The most likely suspects in the attack are either Al-Qaida and global jihadists - in other words, Sunni extremists - or Shi'ite Hezbollah. Al-Qaida and its allies are active in Jordan, and in 2005, they carried out a major suicide bombing of hotels in the Jordanian capital.
Hezbollah still has unfinished business with Israel over the assassination of its terrorist mastermind Imad Mughniyeh. The group blames Israel for his death in February 2008 in Damascus, and has since tried, apparently at least 10 times, to avenge itself by hitting Israeli targets throughout the world. Its latest ambitious effort occurred in Turkey last year, but was foiled. Another foiled attempt occurred in Baku, Azerbaijan in May 2008, when, together with Iran, it tried to blow up the Israeli embassy with a booby-trapped vehicle.

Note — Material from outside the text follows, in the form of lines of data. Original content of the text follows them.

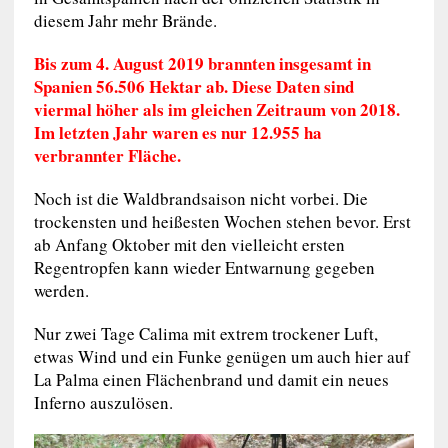
diesem Jahr mehr Brände.
Bis zum 4. August 2019 brannten insgesamt in
Spanien 56.506 Hektar ab. Diese Daten sind
viermal höher als im gleichen Zeitraum von 2018.
Im letzten Jahr waren es nur 12.955 ha
verbrannter Fläche.
Noch ist die Waldbrandsaison nicht vorbei. Die
trockensten und heißesten Wochen stehen bevor. Erst
ab Anfang Oktober mit den vielleicht ersten
Regentropfen kann wieder Entwarnung gegeben
werden.
Nur zwei Tage Calima mit extrem trockener Luft,
etwas Wind und ein Funke genügen um auch hier auf
La Palma einen Flächenbrand und damit ein neues
Inferno auszulösen.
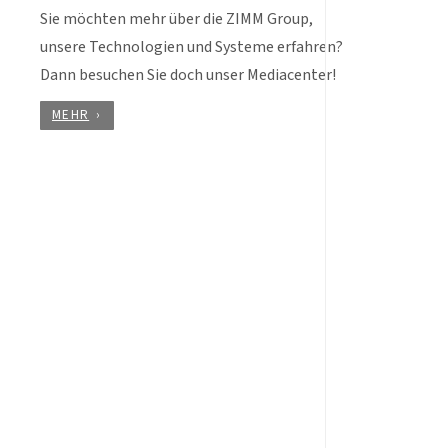
Sie möchten mehr über die ZIMM Group,
unsere Technologien und Systeme erfahren?
Dann besuchen Sie doch unser Mediacenter!
MEHR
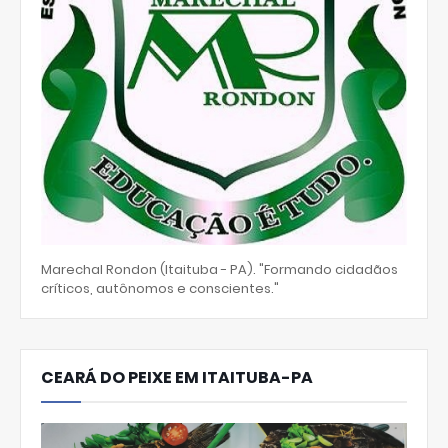
Marechal Rondon (Itaituba - PA). "Formando cidadãos
críticos, autônomos e conscientes."
CEARÁ DO PEIXE EM ITAITUBA-PA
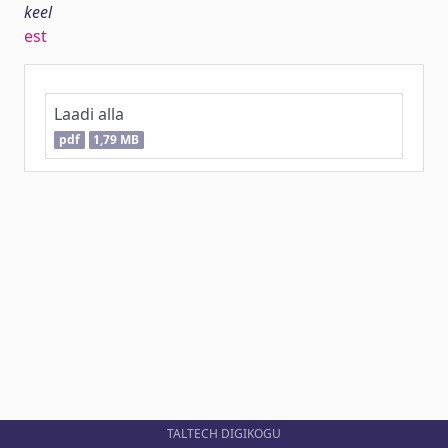
keel
est
Laadi alla
pdf
1,79 MB
TALTECH DIGIKOGU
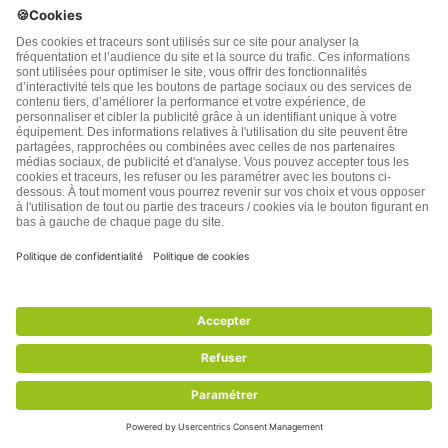
Conseils Beauté
La lettre Santé Nature
Famille
Innovation
La lettre confidentielle
Plan du site
Auteurs et contributeurs SNI
Paroles de Lecteurs
Nutrition
Anti-âge : longévité
Aliments sains
Anti-rides
Aliments à éviter
Ménopause
Recettes
Audition
Compléments alimentaires
Mémoire
Afficher la suite
Afficher la suite
Informations légales
FAQ : Questions / Réponses
Ajoutez-nous à votre carnet
d’adresses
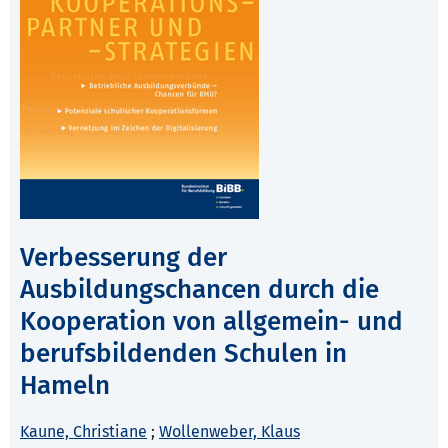
Verbesserung der
Ausbildungschancen durch die
Kooperation von allgemein- und
berufsbildenden Schulen in
Hameln
Kaune, Christiane
;
Wollenweber, Klaus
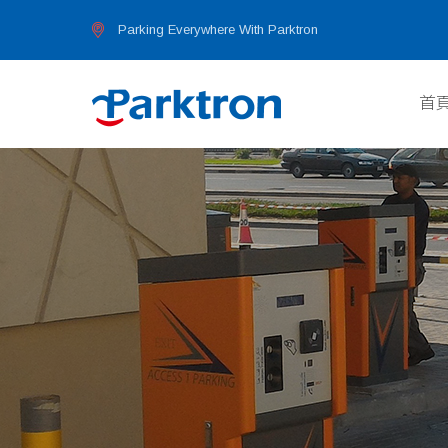
首
Parking Everywhere With Parktron
首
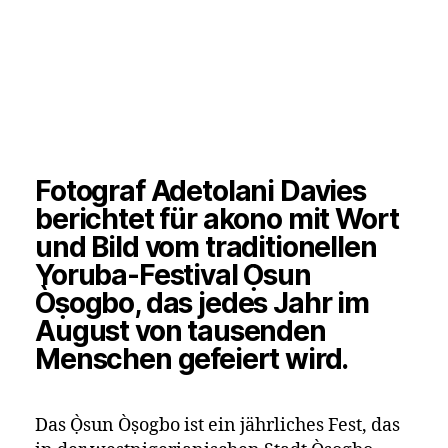
Fotograf Adetolani Davies
berichtet für akono mit Wort
und Bild vom traditionellen
Yoruba-Festival Ọ̀sun
Òṣogbo, das jedes Jahr im
August von tausenden
Menschen gefeiert wird.
Das Ọ̀sun Òṣogbo ist ein jährliches Fest, das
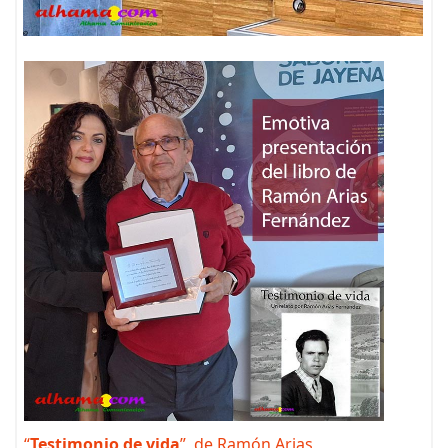
“
Testimonio de vida
”, de Ramón Arias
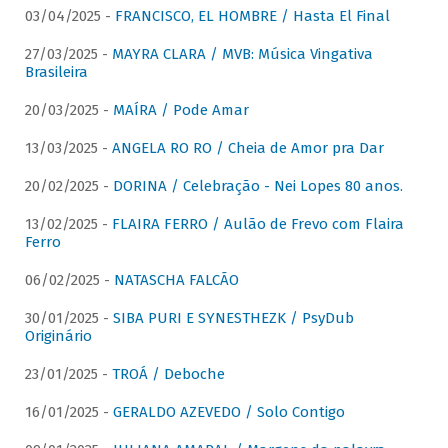
03/04/2025 -
FRANCISCO, EL HOMBRE / Hasta El Final
27/03/2025 -
MAYRA CLARA / MVB: Música Vingativa
Brasileira
20/03/2025 -
MAÍRA / Pode Amar
13/03/2025 -
ANGELA RO RO / Cheia de Amor pra Dar
20/02/2025 -
DORINA / Celebração - Nei Lopes 80 anos.
13/02/2025 -
FLAIRA FERRO / Aulão de Frevo com Flaira
Ferro
06/02/2025 -
NATASCHA FALCÃO
30/01/2025 -
SIBA PURI E SYNESTHEZK / PsyDub
Originário
23/01/2025 -
TROÁ / Deboche
16/01/2025 -
GERALDO AZEVEDO / Solo Contigo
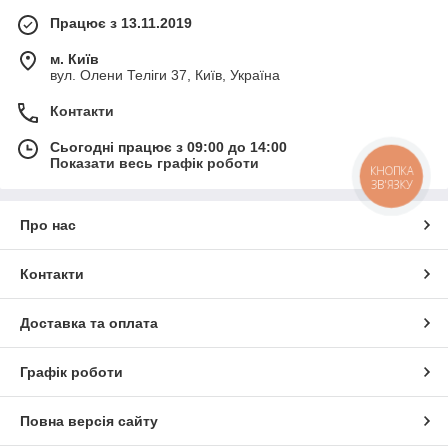
Працює з 13.11.2019
м. Київ
вул. Олени Теліги 37, Київ, Україна
Контакти
Сьогодні працює з 09:00 до 14:00
Показати весь графік роботи
КНОПКА
ЗВ'ЯЗКУ
Про нас
Контакти
Доставка та оплата
Графік роботи
Повна версія сайту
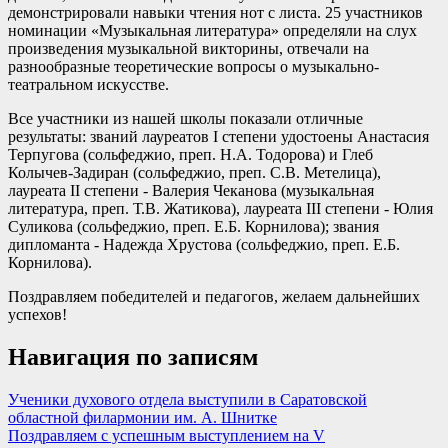
демонстрировали навыки чтения нот с листа. 25 участников
номинации «Музыкальная литература» определяли на слух
произведения музыкальной викторины, отвечали на
разнообразные теоретические вопросы о музыкально-
театральном искусстве.
Все участники из нашей школы показали отличные
результаты: званий лауреатов I степени удостоены Анастасия
Терпугова (сольфеджио, преп. Н.А. Тодорова) и Глеб
Колычев-Задиран (сольфеджио, преп. С.В. Метелица),
лауреата II степени - Валерия Чеканова (музыкальная
литература, преп. Т.В. Жатикова), лауреата III степени - Юлия
Суликова (сольфеджио, преп. Е.Б. Корнилова); звания
дипломанта - Надежда Хрустова (сольфеджио, преп. Е.Б.
Корнилова).
Поздравляем победителей и педагогов, желаем дальнейших
успехов!
Навигация по записям
Ученики духового отдела выступили в Саратовской
областной филармонии им. А. Шнитке
Поздравляем с успешным выступлением на V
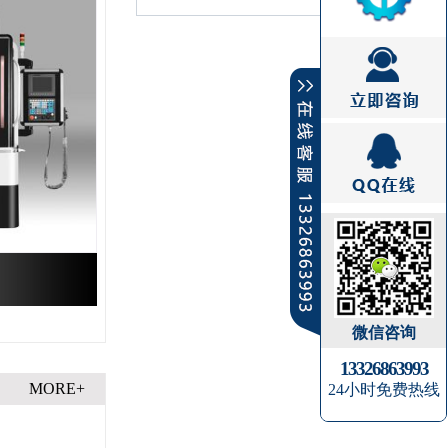
微信咨询
13326863993
MORE+
24小时免费热线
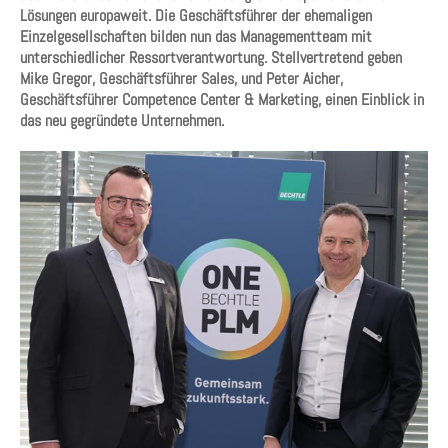
Lösungen europaweit. Die Geschäftsführer der ehemaligen
Einzelgesellschaften bilden nun das Managementteam mit
unterschiedlicher Ressortverantwortung. Stellvertretend geben
Mike Gregor, Geschäftsführer Sales, und Peter Aicher,
Geschäftsführer Competence Center & Marketing, einen Einblick in
das neu gegründete Unternehmen.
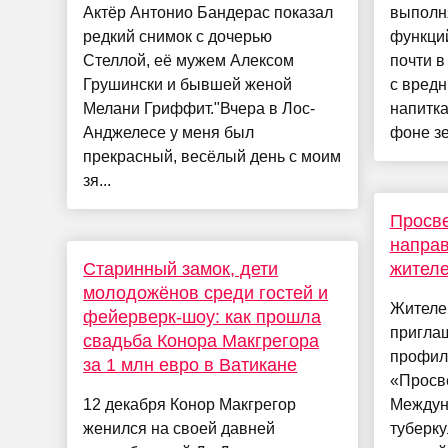
Актёр Антонио Бандерас показал
выполня
редкий снимок с дочерью
функций
Стеллой, её мужем Алексом
почти в
Грушински и бывшей женой
с вред
Мелани Гриффит."Вчера в Лос-
напитка
Анджелесе у меня был
фоне зе
прекрасный, весёлый день с моим
зя...
Просве
напра
Старинный замок, дети
жителе
молодожёнов среди гостей и
Жителей
фейерверк-шоу: как прошла
приглаш
свадьба Конора Макгрегора
профил
за 1 млн евро в Ватикане
«Просве
12 декабря Конор Макгрегор
Междун
женился на своей давней
туберку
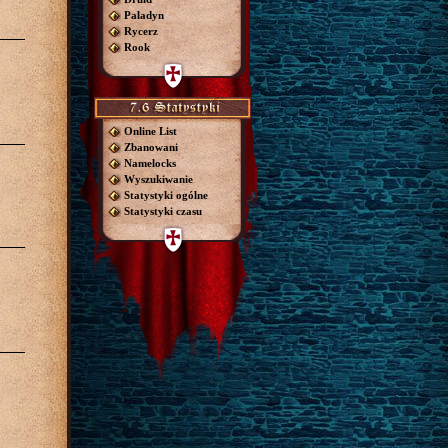
Paladyn
Rycerz
Rook
Online List
Zbanowani
Namelocks
Wyszukiwanie
Statystyki ogólne
Statystyki czasu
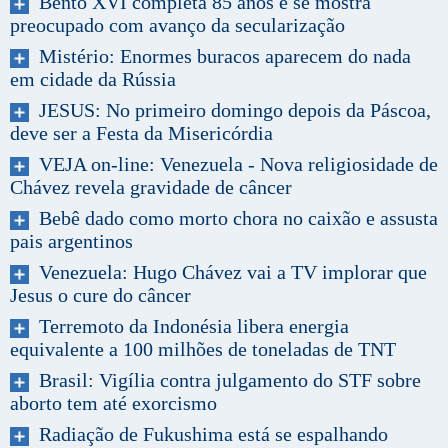
Bento XVI completa 85 anos e se mostra
preocupado com avanço da secularização
Mistério: Enormes buracos aparecem do nada
em cidade da Rússia
JESUS: No primeiro domingo depois da Páscoa,
deve ser a Festa da Misericórdia
VEJA on-line: Venezuela - Nova religiosidade de
Chávez revela gravidade de câncer
Bebê dado como morto chora no caixão e assusta
pais argentinos
Venezuela: Hugo Chávez vai a TV implorar que
Jesus o cure do câncer
Terremoto da Indonésia libera energia
equivalente a 100 milhões de toneladas de TNT
Brasil: Vigília contra julgamento do STF sobre
aborto tem até exorcismo
Radiação de Fukushima está se espalhando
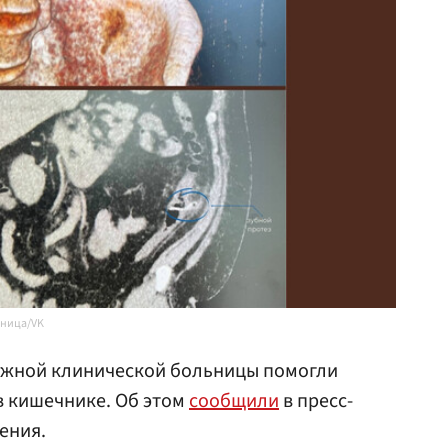
ьница/VK
ужной клинической больницы помогли
в кишечнике. Об этом
сообщили
в пресс-
ения.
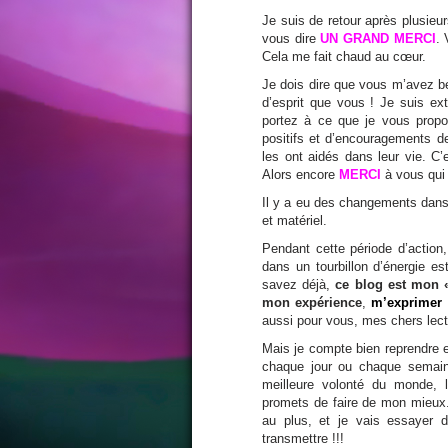
Je suis de retour après plusieu
vous dire
UN GRAND MERCI
. 
Cela me fait chaud au cœur.
Je dois dire que vous m’avez 
d’esprit que vous ! Je suis ex
portez à ce que je vous propo
positifs et d’encouragements d
les ont aidés dans leur vie. C
Alors encore
MERCI
à vous qui
Il y a eu des changements dans
et matériel.
Pendant cette période d’action
dans un tourbillon d’énergie es
savez déjà,
ce blog est mon 
mon expérience
,
m’exprimer 
aussi pour vous, mes chers lec
Mais je compte bien reprendre e
chaque jour ou chaque semaine
meilleure volonté du monde, l
promets de faire de mon mieux.
au plus, et je vais essayer 
transmettre !!!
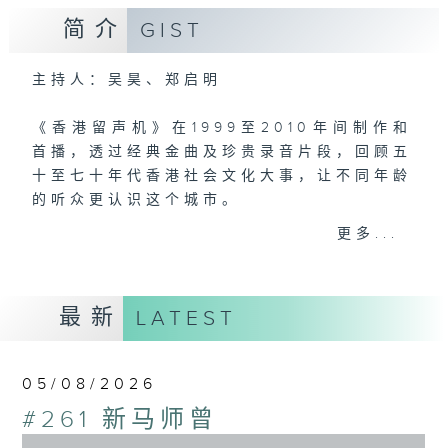
简介
GIST
主持人：吴昊、郑启明
《香港留声机》在1999至2010年间制作和
首播，透过经典金曲及珍贵录音片段，回顾五
十至七十年代香港社会文化大事，让不同年龄
的听众更认识这个城市。
更多...
#香港电台文教组
最新
LATEST
05/08/2026
#261 新马师曾
0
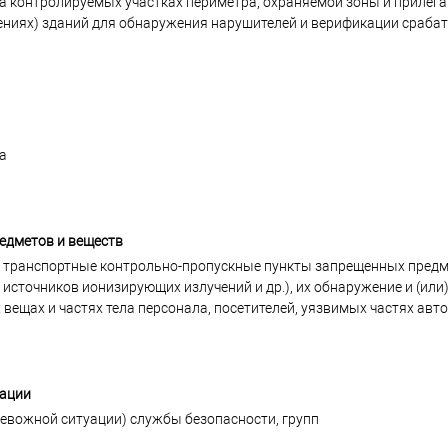
а контролируемых участках периметра, охраняемой зоны и прилег
щениях) зданий для обнаружения нарушителей и верификации сраба
а
едметов и веществ
и транспортные контрольно-пропускные пункты запрещенных предм
 источников ионизирующих излучений и др.), их обнаружение и (ил
 вещах и частях тела персонала, посетителей, уязвимых частях ав
зации
евожной ситуации) службы безопасности, групп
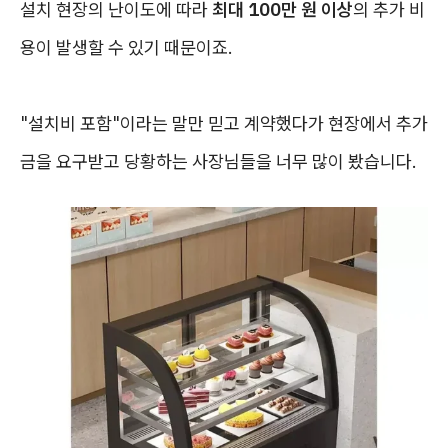
설치 현장의 난이도에 따라
최대 100만 원 이상
의 추가 비
용이 발생할 수 있기 때문이죠.
"설치비 포함"이라는 말만 믿고 계약했다가 현장에서 추가
금을 요구받고 당황하는 사장님들을 너무 많이 봤습니다.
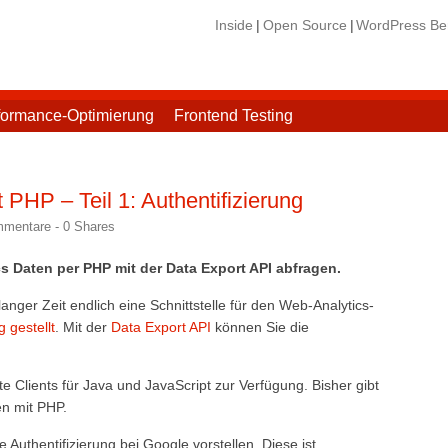
Inside
Open Source
WordPress Ber
formance-Optimierung
Frontend Testing
 PHP – Teil 1: Authentifizierung
mmentare -
0
Shares
s Daten per PHP mit der Data Export API abfragen.
nger Zeit endlich eine Schnittstelle für den Web-Analytics-
 gestellt
. Mit der
Data Export API
können Sie die
gte Clients für Java und JavaScript zur Verfügung. Bisher gibt
en mit PHP.
e Authentifizierung bei Google vorstellen. Diese ist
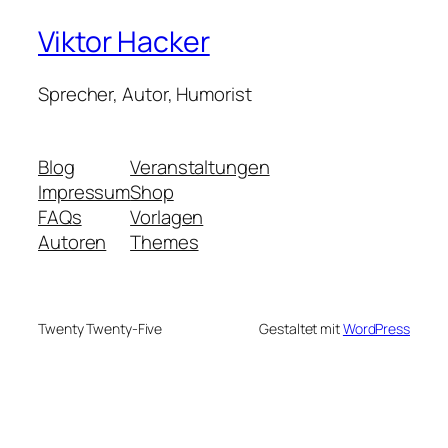
Viktor Hacker
Sprecher, Autor, Humorist
Blog
Veranstaltungen
Impressum
Shop
FAQs
Vorlagen
Autoren
Themes
Twenty Twenty-Five
Gestaltet mit
WordPress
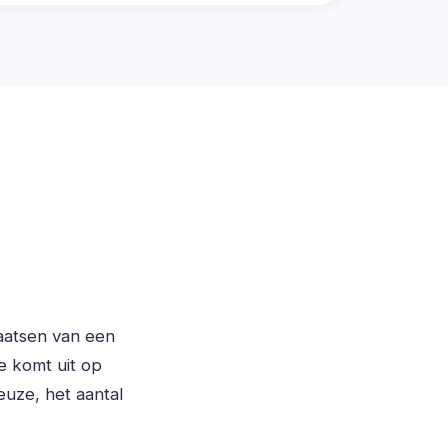
laatsen van een
e komt uit op
euze, het aantal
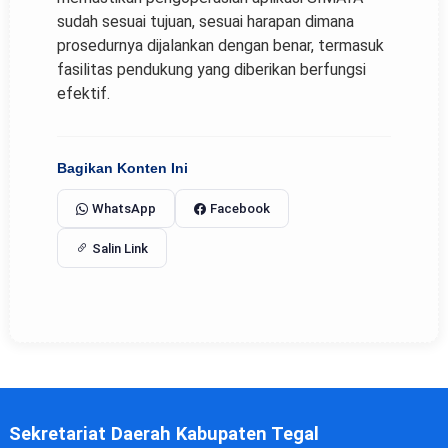
sudah sesuai tujuan, sesuai harapan dimana
prosedurnya dijalankan dengan benar, termasuk
fasilitas pendukung yang diberikan berfungsi
efektif.
Bagikan Konten Ini
WhatsApp
Facebook
Salin Link
Sekretariat Daerah Kabupaten Tegal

Israeli security sources say the Mughniyeh assassination, along with a series of other mysterious incidents in Syria and Lebanon that Hezbollah attributes to Israel, have upset the balance of deterrence as far as the radical Shi'ite organization is concerned. Thus from its point of view, it must execute an appropriate retaliation. As a result, further attacks to avenge the alleged Israeli attacks were expected - and assassination has long been the organization's preference, because it has an element of "an eye for an eye."
Jordan's security services, which control the country by taking stringent measures against terrorism and against those considered enemies of the royal family, began investigating the incident Thursday. It can be assumed that they are receiving assistance from Israeli intelligence. Security ties between the two countries are close, despite the periodic tensions between King Abdullah and Israeli government leaders.
From the Jordanians' point of view, they have failed at providing security to the Israeli representatives. This is Jordan's second serious incident of terrorism against a friendly state in recent weeks: In December, a Jordanian suicide bomber blew himself up in a CIA compound in Afghanistan, killing seven American agents. The bomber was a double agent, and he also killed the senior Jordanian intelligence officer who was his handler.
This latest attack may force Israel to beef up security at its missions abroad. It may also lead to new regulations that would force diplomats in high-risk countries to further restrict their movements and cut down on overseas visits by Israeli VIPs.